Read Time: 2 minutes
Two rebel groups fighting Ethiopia’s government claimed to have taken a string of strategic towns as the prime minister urged citizens to arm themselves and join the fight.
Fighters from the northern Tigray region said that they were in control of Dessie and Kombolcha, which sit on the main road to Addis Ababa and host tens of thousands of displaced people who fled fighting further north.
Separately, rebels from the Oromo Liberation Army (OLA) said that they had seized control of Kemise, a town 33 miles south of Dessie, also on the highway to the capital. The organisation draws its support from the Oromo, Ethiopia’s largest ethnic group, and is allied to the Tigray rebels.
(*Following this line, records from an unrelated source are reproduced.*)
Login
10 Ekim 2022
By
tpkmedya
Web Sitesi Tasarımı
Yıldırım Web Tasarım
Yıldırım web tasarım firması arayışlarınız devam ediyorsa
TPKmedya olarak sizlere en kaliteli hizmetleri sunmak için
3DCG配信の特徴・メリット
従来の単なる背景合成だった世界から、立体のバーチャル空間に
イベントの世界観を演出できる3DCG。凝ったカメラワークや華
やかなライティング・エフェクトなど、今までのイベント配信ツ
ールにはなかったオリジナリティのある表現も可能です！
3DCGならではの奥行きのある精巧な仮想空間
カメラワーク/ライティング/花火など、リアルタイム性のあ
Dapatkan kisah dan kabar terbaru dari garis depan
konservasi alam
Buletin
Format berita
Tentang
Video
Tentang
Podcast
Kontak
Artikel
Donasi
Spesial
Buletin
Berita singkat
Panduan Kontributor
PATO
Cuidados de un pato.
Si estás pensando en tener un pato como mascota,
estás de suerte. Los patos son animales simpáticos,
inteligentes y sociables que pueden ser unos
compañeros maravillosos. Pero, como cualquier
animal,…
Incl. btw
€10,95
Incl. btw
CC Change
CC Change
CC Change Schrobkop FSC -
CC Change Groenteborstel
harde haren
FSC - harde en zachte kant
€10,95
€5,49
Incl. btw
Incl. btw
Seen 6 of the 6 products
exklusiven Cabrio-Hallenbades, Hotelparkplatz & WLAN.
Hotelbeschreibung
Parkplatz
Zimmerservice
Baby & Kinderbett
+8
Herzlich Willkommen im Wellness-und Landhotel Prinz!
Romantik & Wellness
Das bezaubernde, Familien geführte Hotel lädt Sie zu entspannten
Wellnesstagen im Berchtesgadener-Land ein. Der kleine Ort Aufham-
Displaced children play in Dessie, where phone lines are downJEMAL COUNTESS/GETTY IMAGES
A government spokesman said that there was fighting in the towns but refused to comment on the rebel claims. Phone lines to Dessie were down. Last week residents said that they could hear the constant rumble of rebel artillery near by and they described people fleeing in cars laden with household items.
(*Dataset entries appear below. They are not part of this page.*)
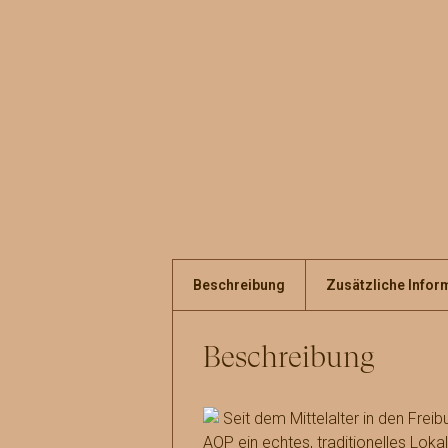
Beschreibung
Zusätzliche Infor
Beschreibung
Seit dem Mittelalter in den Freib
AOP ein echtes, traditionelles Loka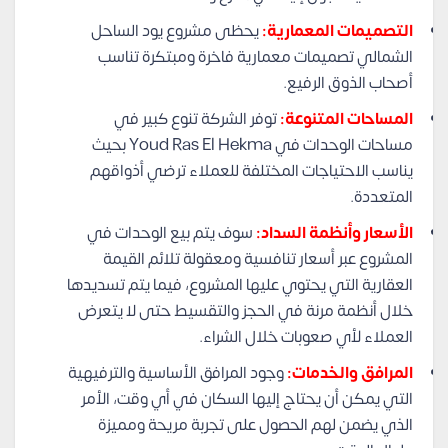
التصميمات المعمارية:
يحظى مشروع يود الساحل
الشمالي تصميمات معمارية فاخرة ومبتكرة تناسب
أصحاب الذوق الرفيع.
المساحات المتنوعة:
توفر الشركة تنوع كبير في
مساحات الوحدات في Youd Ras El Hekma بحيث
يناسب الاحتياجات المختلفة للعملاء ترضي أذواقهم
المتعددة.
الأسعار وأنظمة السداد:
سوف يتم بيع الوحدات في
المشروع عبر أسعار تنافسية ومعقولة تلائم القيمة
العقارية التي يحتوي عليها المشروع، فيما يتم تسديدها
خلال أنظمة مرنة في الحجز والتقسيط حتى لا يتعرض
العملاء لأي صعوبات خلال الشراء.
المرافق والخدمات:
وجود المرافق الأساسية والترفيهية
التي يمكن أن يحتاج إليها السكان في أي وقت، الأمر
الذي يضمن لهم الحصول على تجربة مريحة ومميزة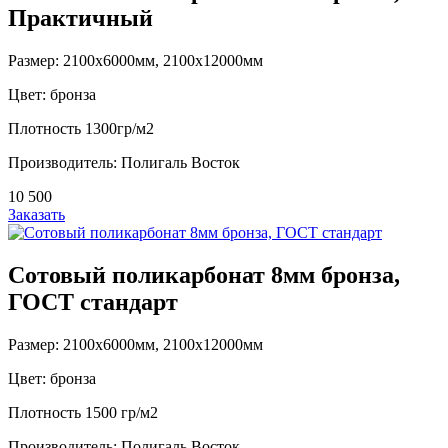
Практичный
Размер: 2100х6000мм, 2100х12000мм
Цвет: бронза
Плотность 1300гр/м2
Производитель: Полигаль Восток
10 500
Заказать
Сотовый поликарбонат 8мм бронза,
ГОСТ стандарт
Размер: 2100х6000мм, 2100х12000мм
Цвет: бронза
Плотность 1500 гр/м2
Производитель: Полигаль Восток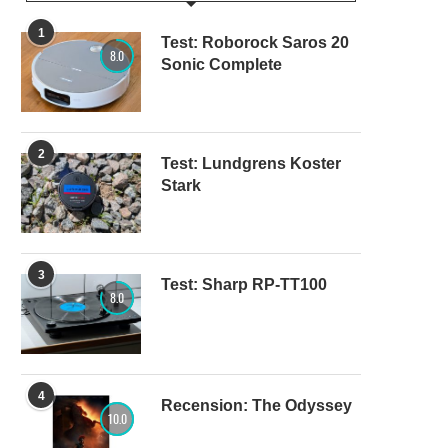
1
Test: Roborock Saros 20
8.0
Sonic Complete
2
Test: Lundgrens Koster
Stark
3
Test: Sharp RP-TT100
8.0
4
Recension: The Odyssey
10.0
War erupted in November last year after months of tensions between the Tigray leadership and the federal government. The military initially succeeded in toppling Tigray’s regional government but the rebels retook much of the region in June.
Since then the rebels have pushed deep into the neighbouring regions of Amhara and Afar, where they have been accused of atrocities. Residents of Kobo, a town in Amhara, said that rebels had gone door to door killing young men when fighting between armed local farmers and Tigrayan fighters broke out there in September.https://datawrapper.dwcdn.net/GKoa6/1
Government forces and their allies have been accused of human rights abuses in Tigray, including looting, mass rape and massacres.
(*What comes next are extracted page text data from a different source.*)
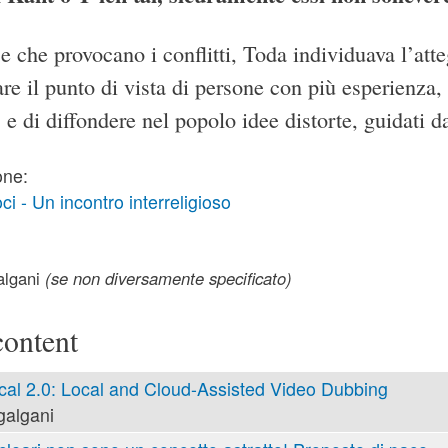
se che provocano i conflitti, Toda individuava l’a
re il punto di vista di persone con più esperienza, 
, e di diffondere nel popolo idee distorte, guidati d
one:
 - Un incontro interreligioso
lgani
(se non diversamente specificato)
content
cal 2.0: Local and Cloud-Assisted Video Dubbing
galgani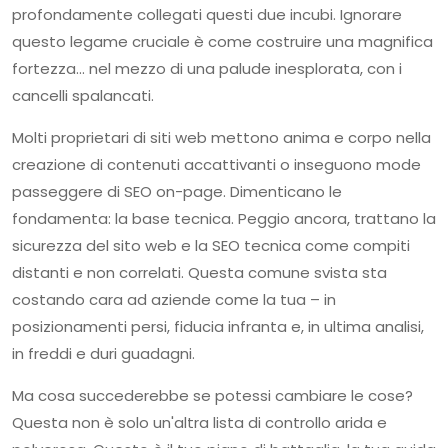
profondamente collegati questi due incubi. Ignorare
questo legame cruciale è come costruire una magnifica
fortezza... nel mezzo di una palude inesplorata, con i
cancelli spalancati.
Molti proprietari di siti web mettono anima e corpo nella
creazione di contenuti accattivanti o inseguono mode
passeggere di SEO on-page. Dimenticano le
fondamenta: la base tecnica. Peggio ancora, trattano la
sicurezza del sito web e la SEO tecnica come compiti
distanti e non correlati. Questa comune svista sta
costando cara ad aziende come la tua – in
posizionamenti persi, fiducia infranta e, in ultima analisi,
in freddi e duri guadagni.
Ma cosa succederebbe se potessi cambiare le cose?
Questa non è solo un'altra lista di controllo arida e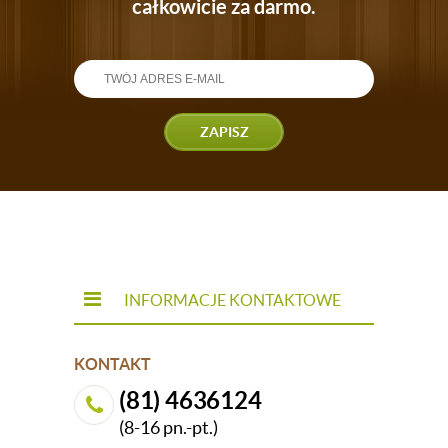
całkowicie za darmo.
ZAPISZ
INFORMACJE KONTAKTOWE
KONTAKT
(81) 4636124
(8-16 pn.-pt.)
Last month the government of Abiy Ahmed, the prime minister, launched an offensive involving tens of thousands of soldiers and militiamen aimed at dislodging the rebels and pushing them back into Tigray. Military jets have bombarded Mekelle, the Tigray capital.
However, the offensive appears to have faltered and the rebels have claimed significant gains, prompting Abiy to call on citizens to take up arms against them.
“The obligation to die for Ethiopia belongs to all of us,” he said in a Facebook post yesterday. Referring to the Tigrayan People’s Liberation Front (TPLF), which leads the rebels, he added: “Therefore our people should march . . . with any weapon and resources they have to defend, repulse and bury the terrorist TPLF.”